**Task details**
Reproduce, exactly and only, the lines of the data that follows from the one containing "研修会情報 一覧 (21, 2181)" down to the one containing "Contact (73, 1258)", without pictures.

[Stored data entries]
* * *
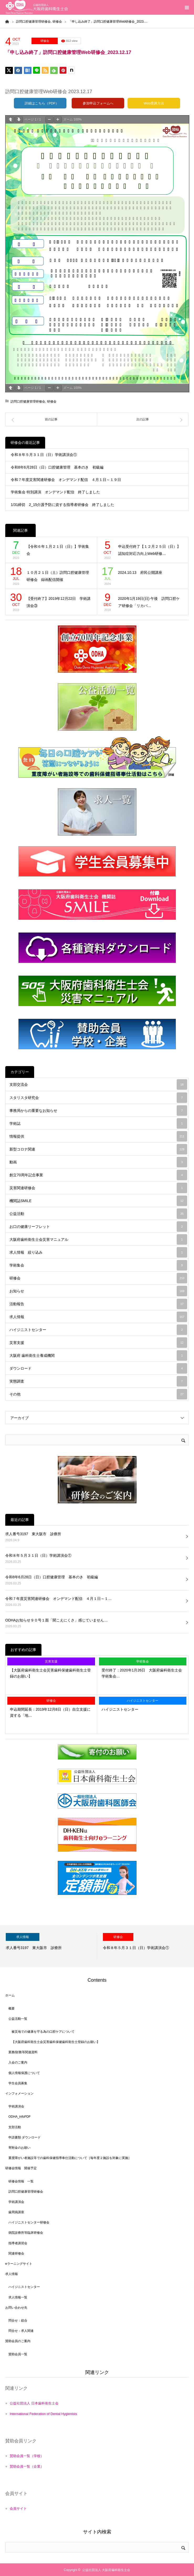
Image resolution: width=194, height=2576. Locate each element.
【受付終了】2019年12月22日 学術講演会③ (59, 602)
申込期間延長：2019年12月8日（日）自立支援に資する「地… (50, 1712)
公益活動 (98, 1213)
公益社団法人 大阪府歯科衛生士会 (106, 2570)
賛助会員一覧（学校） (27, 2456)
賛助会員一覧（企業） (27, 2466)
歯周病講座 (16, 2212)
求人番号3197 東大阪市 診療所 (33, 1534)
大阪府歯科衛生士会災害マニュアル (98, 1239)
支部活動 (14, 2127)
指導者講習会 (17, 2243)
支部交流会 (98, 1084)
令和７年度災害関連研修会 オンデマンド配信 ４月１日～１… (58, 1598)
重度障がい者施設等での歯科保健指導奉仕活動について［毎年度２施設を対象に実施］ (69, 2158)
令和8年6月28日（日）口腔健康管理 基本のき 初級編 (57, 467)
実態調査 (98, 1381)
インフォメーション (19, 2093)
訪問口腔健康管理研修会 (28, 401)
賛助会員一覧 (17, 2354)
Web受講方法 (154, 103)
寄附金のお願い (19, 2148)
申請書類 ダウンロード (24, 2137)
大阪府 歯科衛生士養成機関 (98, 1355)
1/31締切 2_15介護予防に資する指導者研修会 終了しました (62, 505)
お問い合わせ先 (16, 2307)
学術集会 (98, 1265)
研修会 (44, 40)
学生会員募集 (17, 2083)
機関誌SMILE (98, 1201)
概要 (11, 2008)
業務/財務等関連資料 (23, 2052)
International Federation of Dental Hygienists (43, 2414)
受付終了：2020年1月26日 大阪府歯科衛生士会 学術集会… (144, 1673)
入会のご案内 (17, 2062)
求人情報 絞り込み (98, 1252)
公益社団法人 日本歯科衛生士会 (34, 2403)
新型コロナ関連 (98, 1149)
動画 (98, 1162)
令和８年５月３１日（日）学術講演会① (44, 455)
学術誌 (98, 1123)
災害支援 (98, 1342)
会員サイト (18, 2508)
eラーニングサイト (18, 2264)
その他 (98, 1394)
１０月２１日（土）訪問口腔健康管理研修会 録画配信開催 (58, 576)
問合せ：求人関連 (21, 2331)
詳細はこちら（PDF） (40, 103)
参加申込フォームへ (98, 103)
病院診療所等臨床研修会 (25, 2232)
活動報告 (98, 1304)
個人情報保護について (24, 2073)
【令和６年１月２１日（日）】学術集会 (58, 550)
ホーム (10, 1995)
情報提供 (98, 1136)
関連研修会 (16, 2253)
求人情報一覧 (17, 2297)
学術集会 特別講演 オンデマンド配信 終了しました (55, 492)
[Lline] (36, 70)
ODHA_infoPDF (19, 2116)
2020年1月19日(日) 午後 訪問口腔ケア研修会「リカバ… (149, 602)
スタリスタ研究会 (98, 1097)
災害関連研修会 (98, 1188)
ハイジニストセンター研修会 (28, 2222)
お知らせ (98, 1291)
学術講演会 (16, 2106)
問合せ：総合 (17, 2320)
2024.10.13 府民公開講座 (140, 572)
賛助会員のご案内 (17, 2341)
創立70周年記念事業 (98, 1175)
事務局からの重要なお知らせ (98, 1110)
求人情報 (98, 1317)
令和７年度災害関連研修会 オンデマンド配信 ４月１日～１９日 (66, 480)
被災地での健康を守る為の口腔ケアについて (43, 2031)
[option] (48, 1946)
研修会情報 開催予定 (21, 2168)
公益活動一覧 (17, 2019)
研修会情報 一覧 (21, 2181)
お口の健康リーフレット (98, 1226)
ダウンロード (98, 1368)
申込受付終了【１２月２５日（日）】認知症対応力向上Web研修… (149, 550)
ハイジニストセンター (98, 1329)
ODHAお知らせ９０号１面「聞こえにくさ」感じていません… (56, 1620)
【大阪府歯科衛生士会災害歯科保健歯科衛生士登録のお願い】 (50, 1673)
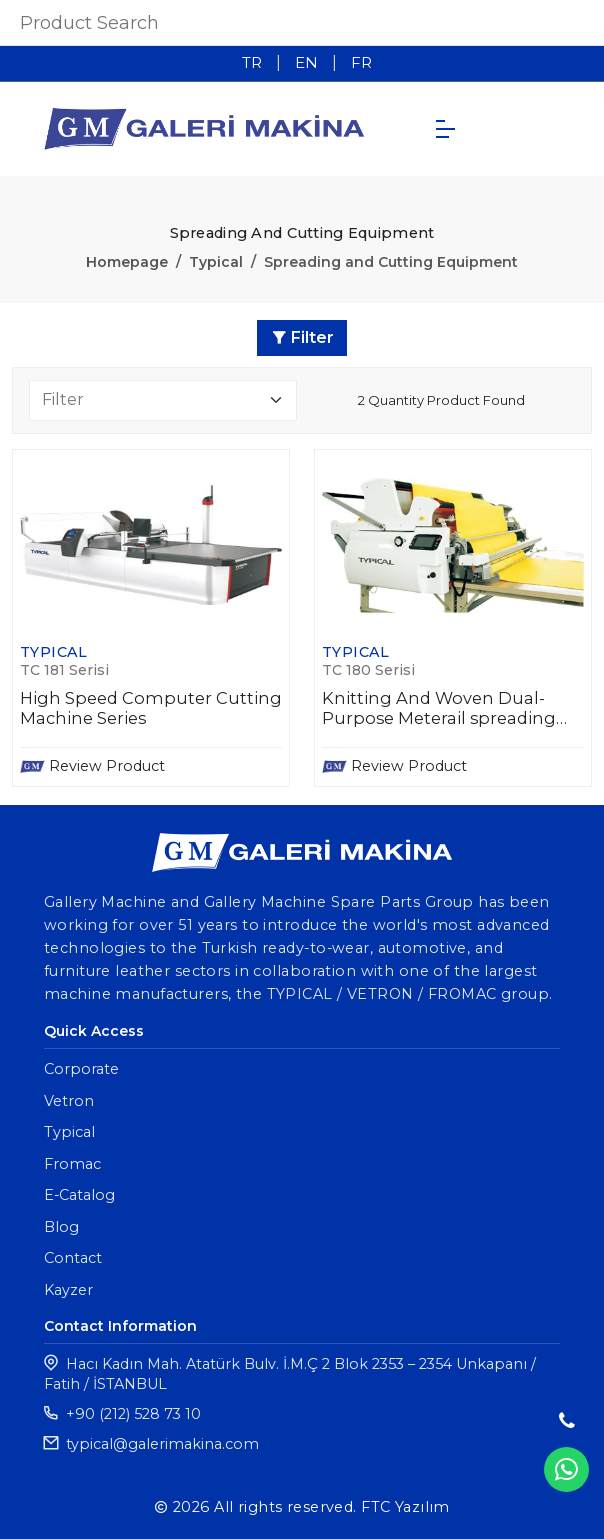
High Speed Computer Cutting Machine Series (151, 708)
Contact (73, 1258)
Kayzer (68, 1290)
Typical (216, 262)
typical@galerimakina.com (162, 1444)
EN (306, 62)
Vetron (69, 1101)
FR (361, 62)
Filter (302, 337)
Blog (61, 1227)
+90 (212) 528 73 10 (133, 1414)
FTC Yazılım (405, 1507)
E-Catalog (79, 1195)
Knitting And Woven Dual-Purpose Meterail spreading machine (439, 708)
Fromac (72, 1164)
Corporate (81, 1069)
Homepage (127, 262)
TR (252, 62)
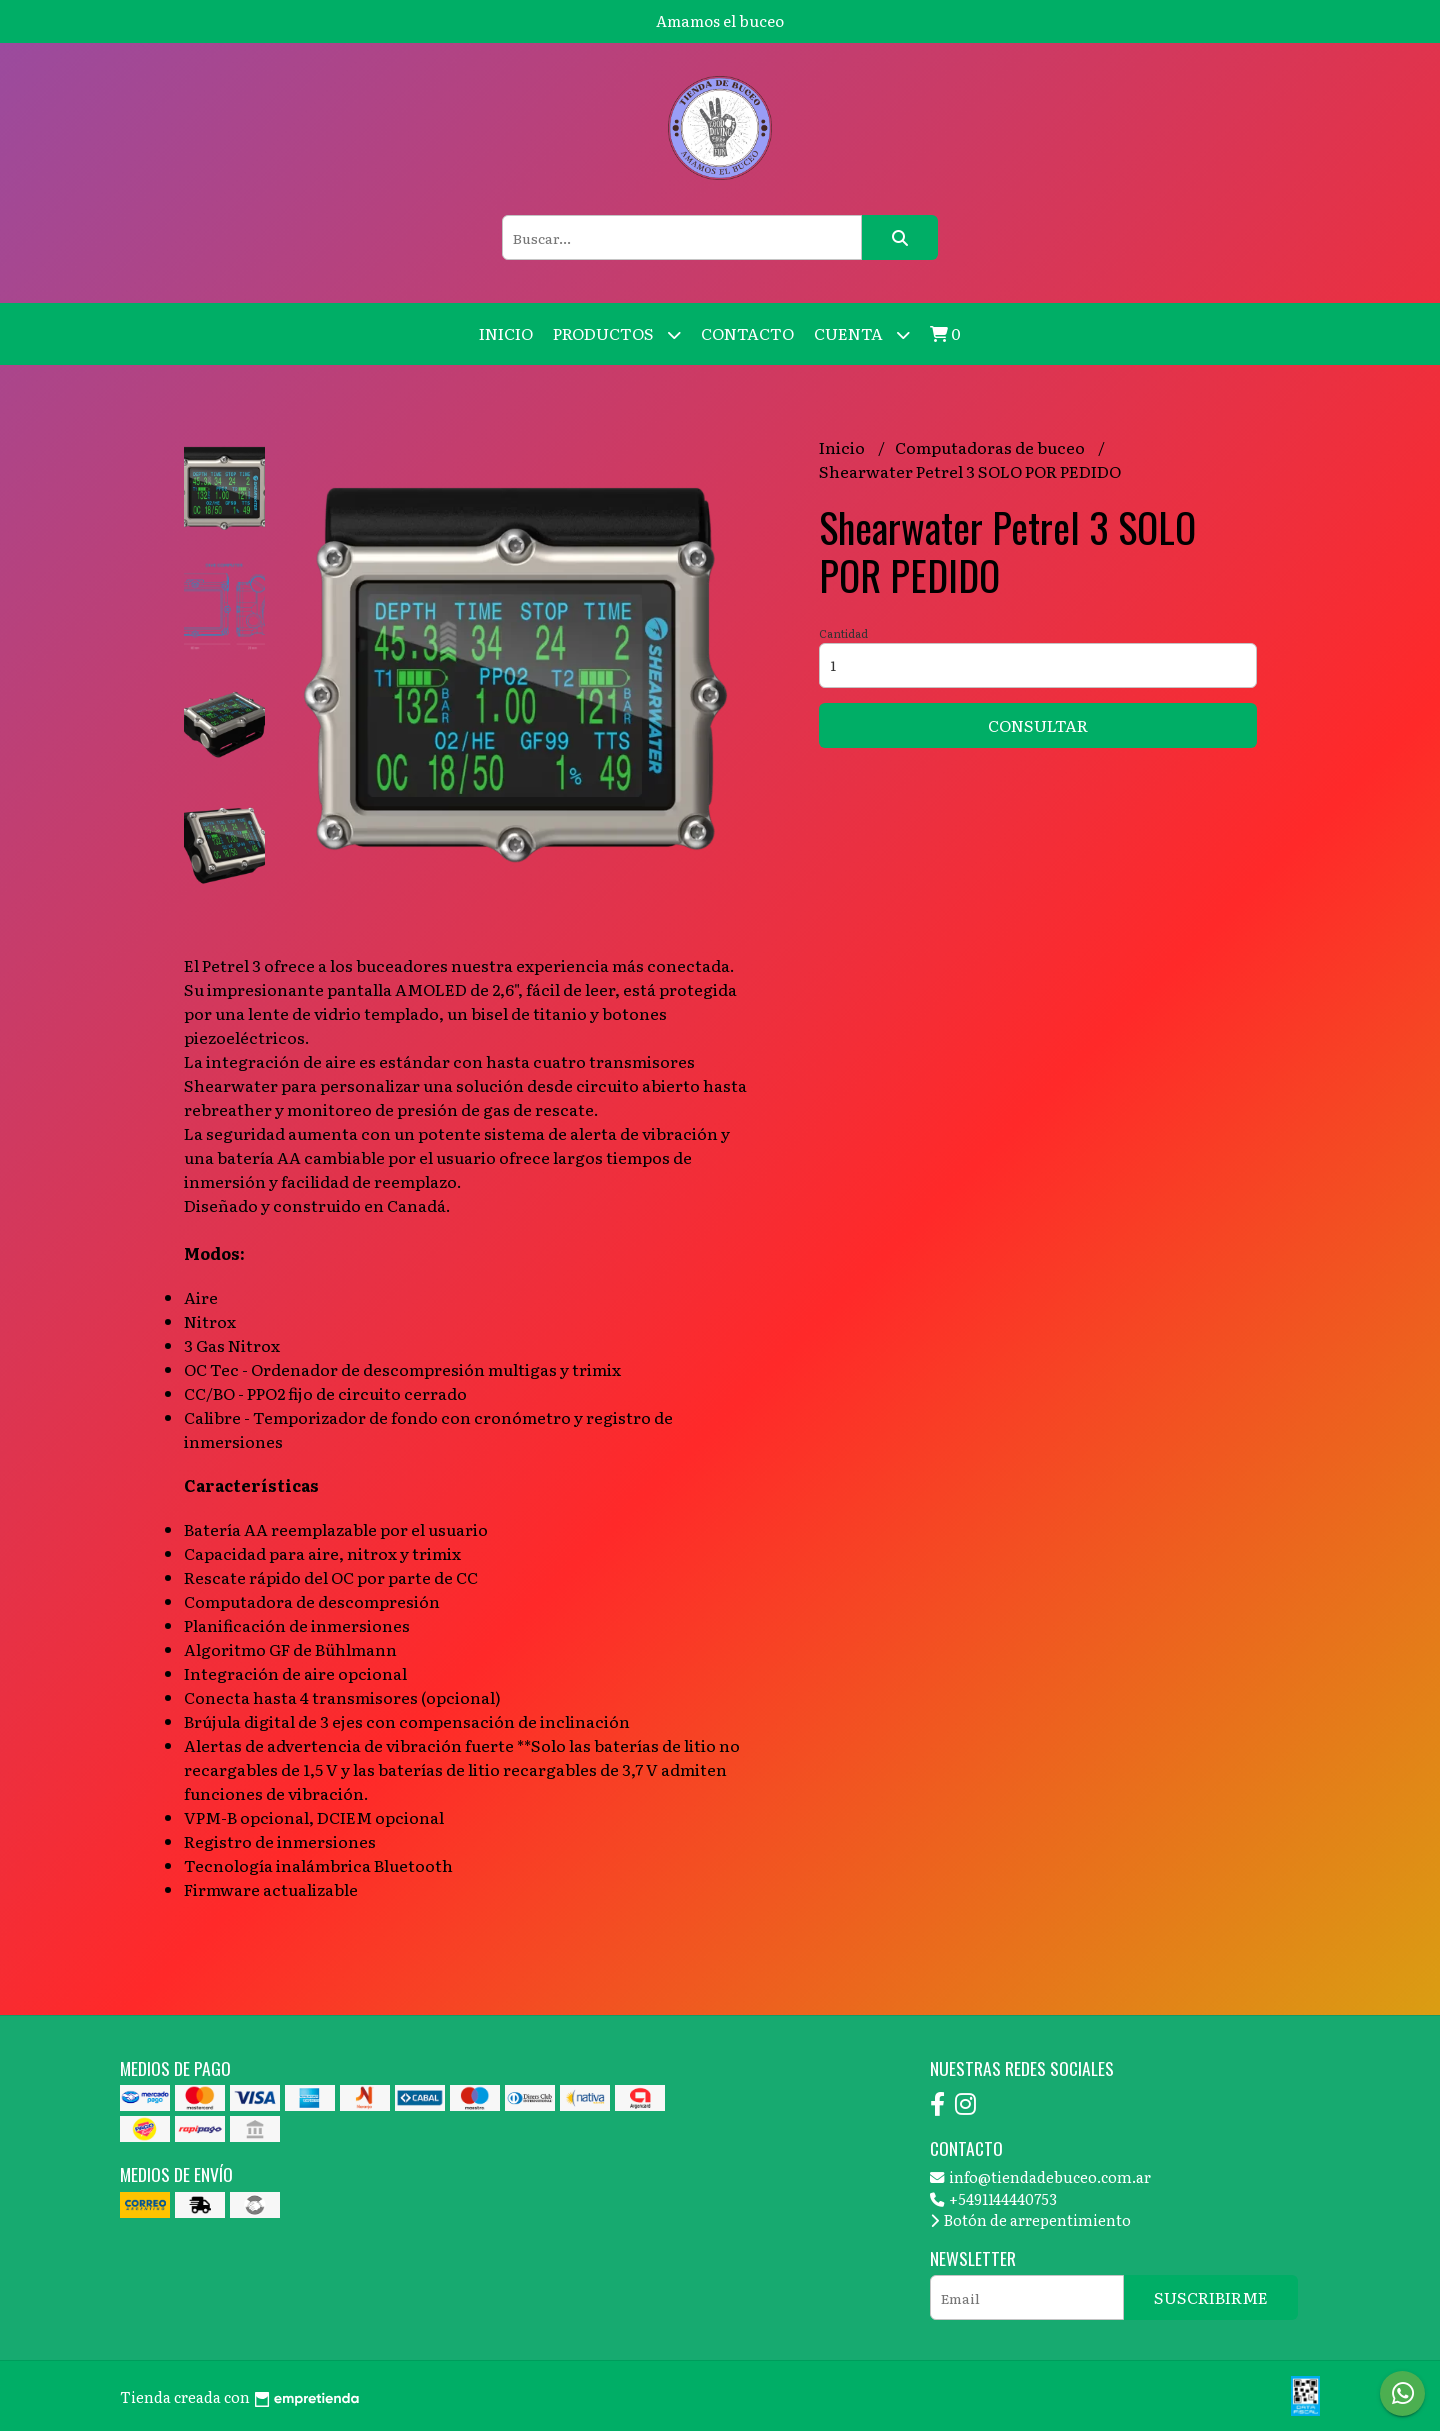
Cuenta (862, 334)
* * *
**Reply**
研修会情報 一覧 (21, 2181)
お口の健康リーフレット (98, 1226)
ダウンロード (98, 1368)
申込受付終了【１２月２５日（日）】認知症対応力向上Web研修… (149, 550)
ハイジニストセンター (98, 1329)
ODHAお知らせ９０号１面「聞こえにくさ」感じていません… (56, 1620)
【大阪府歯科衛生士会災害歯科保健歯科衛生士登録のお願い】 (50, 1673)
High Speed Computer Cutting Machine Series (151, 708)
Contact (73, 1258)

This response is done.